Given that many of the churches Paul started, especially the one in Corinth, were made up of people of different social and economic classes and statuses, not to mention different ethnicities, divisions were pretty much inevitable. But Paul is clear that the antidote to division is not for a strong leader to enforce their will and declare which side of the division is right. Instead, he persistently takes a high road. He always says, Focus on what’s bigger than even the major differences between you.
“I belong to Paul,” or “Cephas,” or “Apollos”? No, we all belong to Christ, who was crucified for us.
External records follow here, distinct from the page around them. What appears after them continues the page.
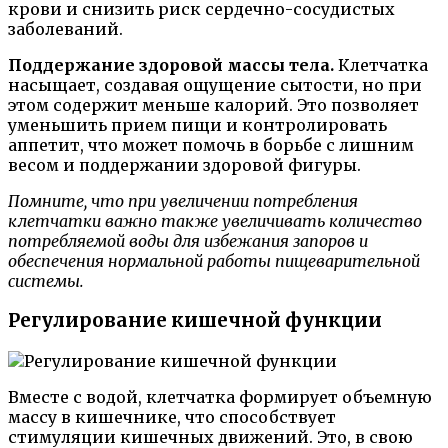
крови и снизить риск сердечно-сосудистых
заболеваний.
Поддержание здоровой массы тела.
Клетчатка
насыщает, создавая ощущение сытости, но при
этом содержит меньше калорий. Это позволяет
уменьшить прием пищи и контролировать
аппетит, что может помочь в борьбе с лишним
весом и поддержании здоровой фигуры.
Помните, что при увеличении потребления
клетчатки важно также увеличивать количество
потребляемой воды для избежания запоров и
обеспечения нормальной работы пищеварительной
системы.
Регулирование кишечной функции
Вместе с водой, клетчатка формирует объемную
массу в кишечнике, что способствует
стимуляции кишечных движений. Это, в свою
Focus your sights on Christ and his cross, even though the rest of the world thinks it’s ridiculous.
“We are higher status than the folks out in the courtyard, so of course we get to eat better than them.” No, at this table we’re supposed to be remembering Christ’s body, broken for us all; and Christ’s blood, poured out for us all.
“Euodia says this and I agree with her; tell Syntyche to get over herself.” No, let the same mind be in you that was in Christ Jesus, who didn’t grasp after power and privilege, but obeyed God even though it cost him dearly.
Think about the things that divide our world right now. Ethnicity and race are big ones, of course. Left vs. right, liberal vs. conservative, Republican vs. Democrat in this country, but the left-right divide is definitely not just here.
Economics are still a problem; we who have some wealth and privilege can insulate ourselves from the hard reality of folks who had trouble making ends meet even before the economy ran headlong into the Covid-19 pandemic, and because we’re insulated, we can’t begin to understand the choices that are having to be made. So we judge, and we assume things that can’t necessarily be assumed, like that people’s circumstances are always and only the result of their own poor choices.
We are different people—even among the folks who are hearing me right now there are differences. But what if we took Paul’s approach to those differences? What if, instead of saying, “I want nothing to do with you because you voted for the wrong person,” or “I can’t be in fellowship with you because you’re rich and I’m poor,” we said, “We are all created in the image of God, rich and poor, black and white and brown, Yankee or Southerner, male or female, or whatever; and Christ was crucified to save every one of us”?
We’re all different, but we don’t have to let those differences divide us. We’re all in this together, but we aren’t all having the same experiences; instead of judging folks based on our own perspectives and our own experiences, why not try being kind, and doing what Jesus commanded us: to love one another?